Pearson’s efforts to diminish the role of the normal distribution in statistics failed. Many other mathematicians and statisticians, including Pearson’s son Egon, continued to develop theory and applications in a variety of areas. For example, William Gossett and Ronald Fisher derived and refined the closely related Student’s t distribution in the early twentieth century. The distribution is not called Gosset’s t because he worked for Guinness Brewery and he could not publish his work in his own name because of proprietary issues, so he adopted the pseudonym “Student.” Starting in the 1930s, Samuel Wilks explored many aspects of normal distributions. These included deriving sampling distributions for parameter estimates in bivariate normal distributions as well as for covariances in multivariate normal distributions, which led to important advances in multivariate statistical methods. The American Statistical Association’s Wilks Award is one of the most prestigious in the field of statistics. Miroslaw Romanowski published a generalized theory of modified normal distributions in 1968 that help characterize errors that do not seem to be well-described by the normal distribution. Another such generalization is the skew normal. Other related distributions include the “lognormal distribution” or “Galton distribution,” which describes a variable whose log is normally distributed, and the “folded normal,” which is based on taking the absolute value of a normal distribution.

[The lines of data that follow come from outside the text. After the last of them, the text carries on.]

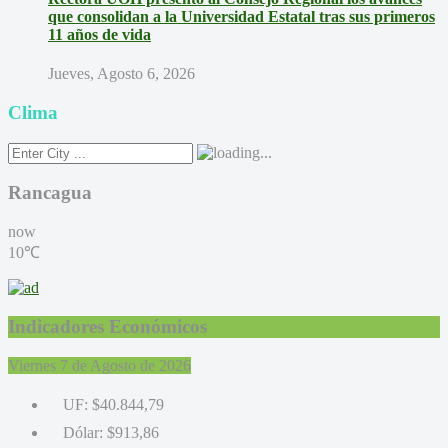
que consolidan a la Universidad Estatal tras sus primeros
11 años de vida
Jueves, Agosto 6, 2026
Clima
Rancagua
now
10℃
Indicadores Económicos
Viernes 7 de Agosto de 2026
UF:
$40.844,79
Dólar:
$913,86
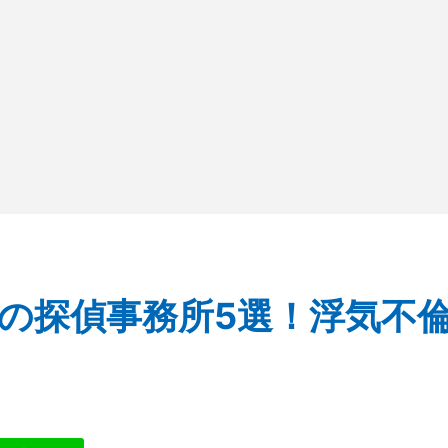
の探偵事務所5選！浮気不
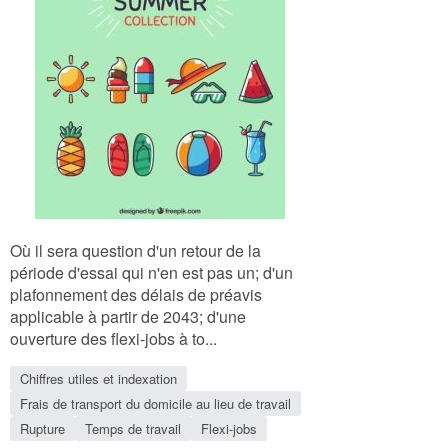
Où il sera question d'un retour de la
période d'essai qui n'en est pas un; d'un
plafonnement des délais de préavis
applicable à partir de 2043; d'une
ouverture des flexi-jobs à to...
Chiffres utiles et indexation
Frais de transport du domicile au lieu de travail
Rupture
Temps de travail
Flexi-jobs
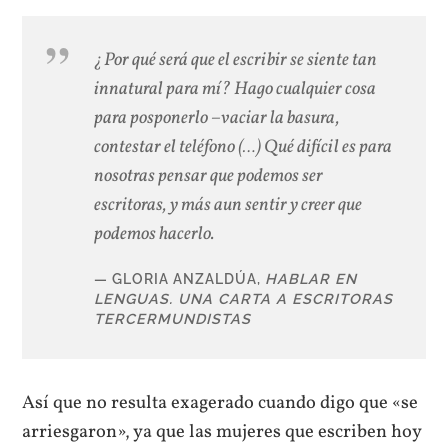
¿Por qué será que el escribir se siente tan
innatural para mí? Hago cualquier cosa
para posponerlo –vaciar la basura,
contestar el teléfono (…) Qué difícil es para
nosotras pensar que podemos ser
escritoras, y más aun sentir y creer que
podemos hacerlo.
GLORIA ANZALDÚA,
HABLAR EN
LENGUAS. UNA CARTA A ESCRITORAS
TERCERMUNDISTAS
Así que no resulta exagerado cuando digo que «se
arriesgaron», ya que las mujeres que escriben hoy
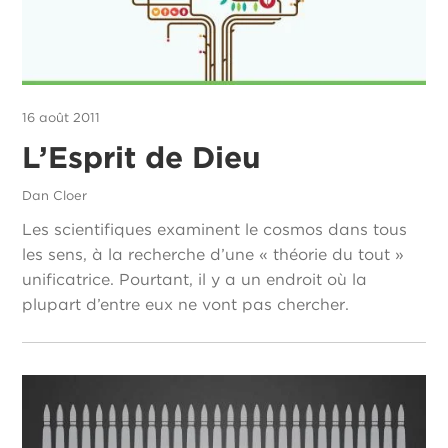
16 août 2011
L’Esprit de Dieu
Dan Cloer
Les scientifiques examinent le cosmos dans tous
les sens, à la recherche d’une « théorie du tout »
unificatrice. Pourtant, il y a un endroit où la
plupart d’entre eux ne vont pas chercher.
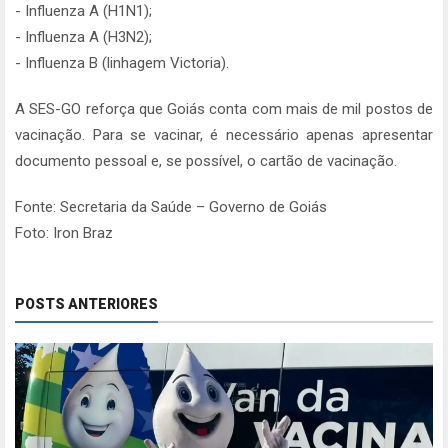
- Influenza A (H1N1);
- Influenza A (H3N2);
- Influenza B (linhagem Victoria).
A SES-GO reforça que Goiás conta com mais de mil postos de
vacinação. Para se vacinar, é necessário apenas apresentar
documento pessoal e, se possível, o cartão de vacinação.
Fonte: Secretaria da Saúde – Governo de Goiás
Foto: Iron Braz
POSTS ANTERIORES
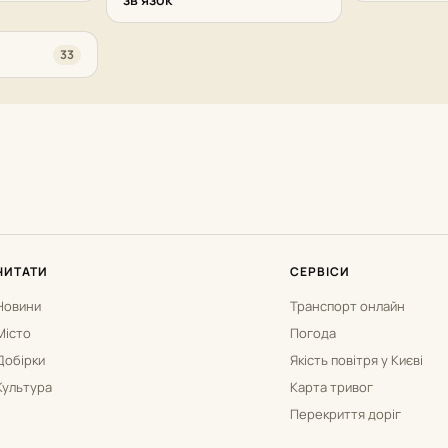
33
ЧИТАТИ
СЕРВІСИ
Новини
Транспорт онлайн
Місто
Погода
Добірки
Якість повітря у Києві
Культура
Карта тривог
Перекриття доріг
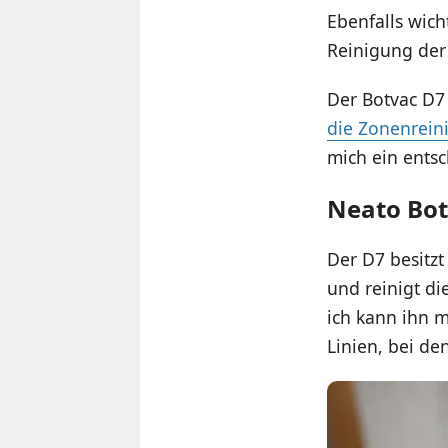
Ebenfalls wich
Reinigung der
Der Botvac D7 e
die Zonenrein
mich ein entsc
Neato Bot
Der D7 besitzt
und reinigt die
ich kann ihn 
Linien, bei de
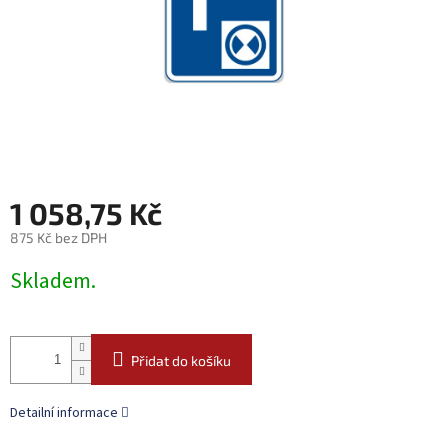
1 058,75 Kč
875 Kč bez DPH
Měrná
Skladem.
cena:
Přidat do košíku
Detailní informace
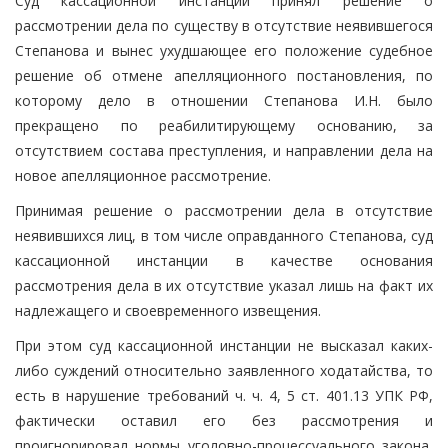
Суд кассационной инстанции принял решение о
рассмотрении дела по существу в отсутствие неявившегося
Степанова и вынес ухудшающее его положение судебное
решение об отмене апелляционного постановления, по
которому дело в отношении Степанова И.Н. было
прекращено по реабилитирующему основанию, за
отсутствием состава преступления, и направлении дела на
новое апелляционное рассмотрение.
Принимая решение о рассмотрении дела в отсутствие
неявившихся лиц, в том числе оправданного Степанова, суд
кассационной инстанции в качестве основания
рассмотрения дела в их отсутствие указал лишь на факт их
надлежащего и своевременного извещения.
При этом суд кассационной инстанции не высказал каких-
либо суждений относительно заявленного ходатайства, то
есть в нарушение требований ч. ч. 4, 5 ст. 401.13 УПК РФ,
фактически оставил его без рассмотрения и
проигнорировал нормы уголовно-процессуального закона,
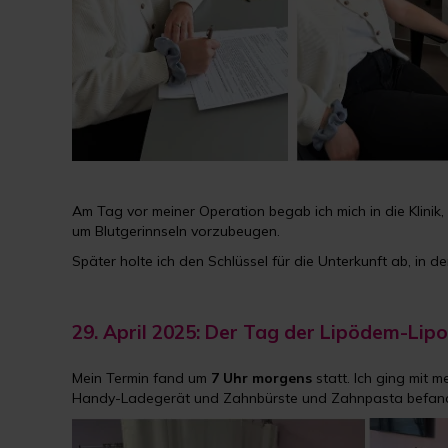
Am Tag vor meiner Operation begab ich mich in die Klinik
um Blutgerinnseln vorzubeugen.
Später holte ich den Schlüssel für die Unterkunft ab, in 
29. April 2025: Der Tag der Lipödem-Lip
Mein Termin fand um
7 Uhr morgens
statt. Ich ging mit 
Handy-Ladegerät und Zahnbürste und Zahnpasta befanden,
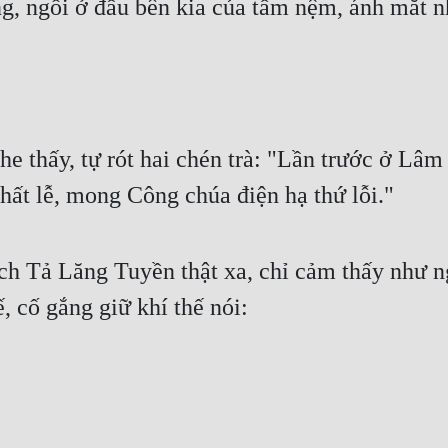
g, ngồi ở đầu bên kia của tấm nệm, ánh mắt n
 thấy, tự rót hai chén trà: "Lần trước ở Lâm
hất lễ, mong Công chúa điện hạ thứ lỗi."
h Tả Lăng Tuyền thật xa, chỉ cảm thấy như ngồ
 cố gắng giữ khí thế nói:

The term “bell curve” became even more widely known in 1994 when psychologist Richard Herrnstein and political scientist Charles Murray wrote The Bell Curve, which took its name from the distribution of IQ scores and included a picture of the normal distribution on its front cover. Herrnstein and Murray correlated intelligence scores with social outcomes and asserted that social stratification based on intelligence was on the rise. The book remains highly controversial for the authors’ inclusion of discussions regarding supposed relationships between race and intelligence and has spurred many debates on both social and statistical matters.

Bibliography

DiMaria, Lauren. "What Is a Normative Group in Psychology?" Reviewed by Adah Chung. Verywell Mind, 11 Aug. 2023, www.verywellmind.com/normative-group-1067184. Accessed 27 Sept. 2024.

Heyde, Chris, and Eugene Seneta, eds. Statisticians of the Centuries. New York: Springer-Verlag, 2001.

McLeod, Saul, PhD. "Introduction to the Normal Distribution (Bell Curve)." Reviewed by Olivia Guy-Evans, MSc. Simply Psychology, 11 Oct. 2023, www.simplypsychology.org/normal-distribution.html. Accessed 27 Sept. 2024.

Stigler, Stephen M. The History of Statistics. Cambridge, MA: Harvard University Press, 1986.